SBP can be a sign of increased bacterial translocation. Previous research has concentrated only on the diagnosis of SBP. We hypothesized that long-term PPI use is linked to enhanced bacterial translocation-related complications in general. If this is right, PPI use would be associated not only with SBP but also with enhanced disease progression, for example, the appearance of the first decompensation event or liver-related death.
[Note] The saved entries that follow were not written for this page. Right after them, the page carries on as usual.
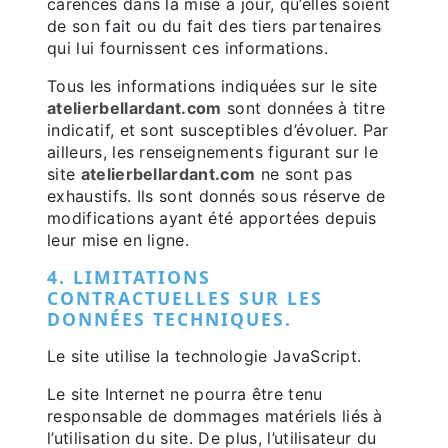
carences dans la mise à jour, qu’elles soient
de son fait ou du fait des tiers partenaires
qui lui fournissent ces informations.
Tous les informations indiquées sur le site
atelierbellardant.com
sont données à titre
indicatif, et sont susceptibles d’évoluer. Par
ailleurs, les renseignements figurant sur le
site
atelierbellardant.com
ne sont pas
exhaustifs. Ils sont donnés sous réserve de
modifications ayant été apportées depuis
leur mise en ligne.
4. LIMITATIONS
CONTRACTUELLES SUR LES
DONNÉES TECHNIQUES.
Le site utilise la technologie JavaScript.
Le site Internet ne pourra être tenu
responsable de dommages matériels liés à
l’utilisation du site. De plus, l’utilisateur du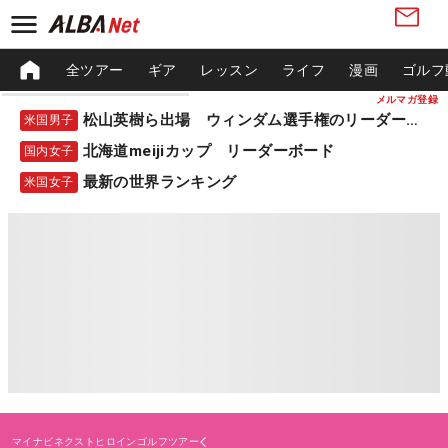
全ツアー
ギア
レッスン
ライフ
漫画
ゴルフ
メルマガ登録
松山英樹ら出場 ウィンダム選手権のリーダーボード
米国男子
北海道meijiカップ リーダーボード
国内女子
最新の世界ランキング
米国女子
マイナビネクストヒロインゴルフツアー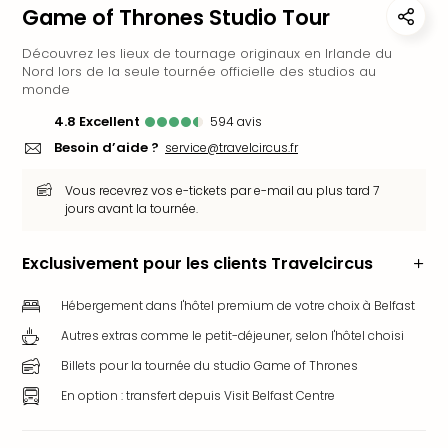
Game of Thrones Studio Tour
Ger
Play
Découvrez les lieux de tournage originaux en Irlande du
Funk
Nord lors de la seule tournée officielle des studios au
Bob
monde
Plop
4.8
excellent
594
avis
Deu
Besoin d’aide ?
service@travelcircus.fr
Trips
Leg
Vous recevrez vos e-tickets par e-mail au plus tard 7
Deu
jours avant la tournée.
Par
War
Tout
Exclusivement pour les clients Travelcircus
les
offr
Hébergement dans l'hôtel premium de votre choix à Belfast
Parc
Autres extras comme le petit-déjeuner, selon l'hôtel choisi
aqu
Billets pour la tournée du studio Game of Thrones
Rula
Trop
En option : transfert depuis Visit Belfast Centre
Isla
The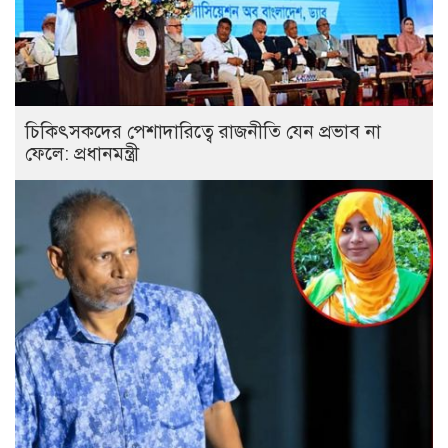
চিকিৎসকদের পেশাদারিত্বে রাজনীতি যেন প্রভাব না
ফেলে: প্রধানমন্ত্রী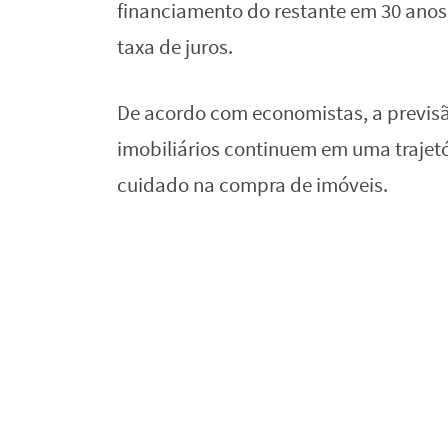
financiamento do restante em 30 anos
taxa de juros.
De acordo com economistas, a previsã
imobiliários continuem em uma trajetó
cuidado na compra de imóveis.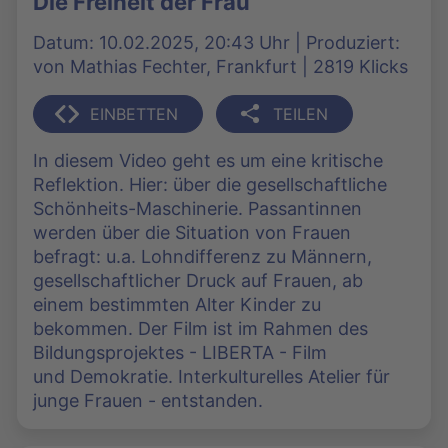
Die Freiheit der Frau
Datum: 10.02.2025, 20:43 Uhr | Produziert:
von Mathias Fechter, Frankfurt | 2819 Klicks
EINBETTEN
TEILEN
In diesem Video geht es um eine kritische
Reflektion. Hier: über die gesellschaftliche
Schönheits-Maschinerie. Passantinnen
werden über die Situation von Frauen
befragt: u.a. Lohndifferenz zu Männern,
gesellschaftlicher Druck auf Frauen, ab
einem bestimmten Alter Kinder zu
bekommen. Der Film ist im Rahmen des
Bildungsprojektes - LIBERTA - Film
und Demokratie. Interkulturelles Atelier für
junge Frauen - entstanden.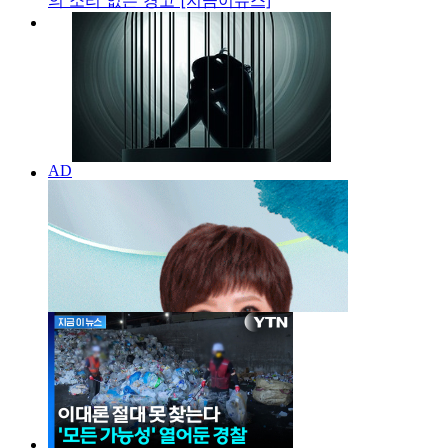
의 소리 없는 경고 [지금이뉴스]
For this reason, we evaluated more general effects of PPIs in patients with decompensated and compensated liver disease.

The aim of the present follow-up observational study of PPI use in a large referral patient cohort with cirrhosis was to determine if long-term PPI administration constitutes a risk for: (1) SBP; (2) a progressive disease course, namely, the advent of decompensation events (development of ascites, hepatic encephalopathy, and variceal bleeding); and (3) mortality.

Material and methods

Patient population

We conducted a cohort study of 350 adult patients with established diagnosis of cirrhosis of different etiologies in a referral hepatology center (Division of Gastroenterology, Department of Internal Medicine, Clinical Center, University of Debrecen, Hungary).
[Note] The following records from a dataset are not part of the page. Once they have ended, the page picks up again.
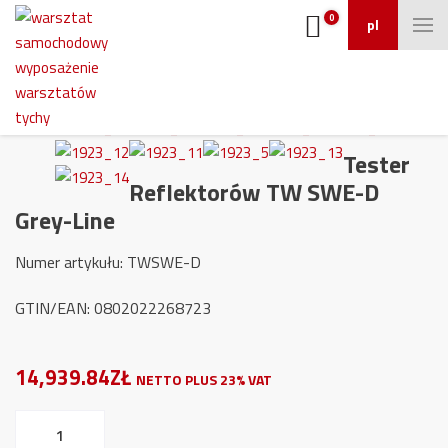
0
pl
Tester
Reflektorów TW SWE-D
Grey-Line
Numer artykułu: TWSWE-D
GTIN/EAN: 0802022268723
14,939.84ZŁ
NETTO PLUS 23% VAT
ilość
Tester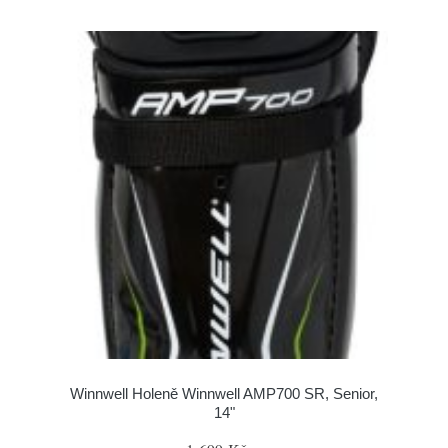
Winnwell Holeně Winnwell AMP700 SR, Senior,
14"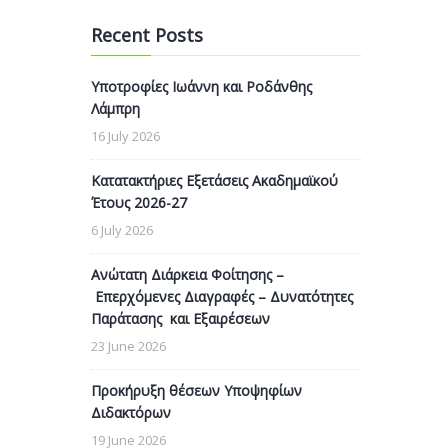
Recent Posts
Υποτροφίες Ιωάννη και Ροδάνθης
Λάμπρη
16 July 2026
Κατατακτήριες Εξετάσεις Ακαδημαϊκού
Έτους 2026-27
6 July 2026
Ανώτατη Διάρκεια Φοίτησης –
Επερχόμενες Διαγραφές – Δυνατότητες
Παράτασης και Εξαιρέσεων
23 June 2026
Προκήρυξη θέσεων Υποψηφίων
Διδακτόρων
19 June 2026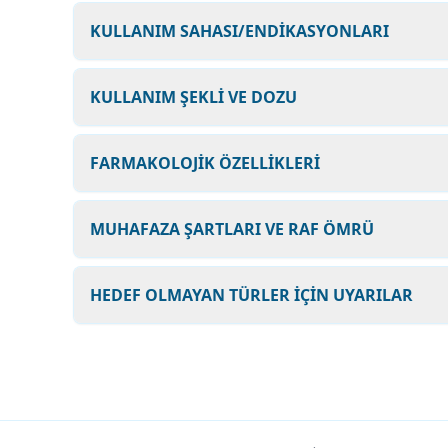
KULLANIM SAHASI/ENDİKASYONLARI
KULLANIM ŞEKLİ VE DOZU
FARMAKOLOJİK ÖZELLİKLERİ
MUHAFAZA ŞARTLARI VE RAF ÖMRÜ
HEDEF OLMAYAN TÜRLER İÇİN UYARILAR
The patients in the study group were a subgroup of 404 patients with cirrhosis recruited between 1 May 2006 and 31 December 2010 [29]. We selected 350 patients who were stable, that is, had no signs of acute decompensation in regular or extraordinary follow-up visits and did not meet three exclusion criteria: (1) the patient or legal surrogate declined to participate in this study and did not sign the informed consent, (2) the patient was sent for a single specialist consultation only and was followed up regularly elsewhere, or (3) the patient had a follow-up shorter than 3 months.

Diagnosis of cirrhosis was based on clinical, biochemical, imaging, and, when available, histological data. Routine laboratory data and detailed clinical phenotypes were captured at inclusion. Clinical data were determined by in-depth review of detailed medical records. Age at diagnosis, etiology, presence of hepatocellular carcinoma (HCC), presence of esophageal varices, history of previous acute decompensation episodes, and cirrhosis-related medication were retrospectively analyzed for the period prior to the observational follow-up study. At enrollment into the study, disease severity was assessed by liver-oriented scores (Child-Pugh and MELD) and the clinical stage of the diseases (compensated/ decompensated) [30] were determined.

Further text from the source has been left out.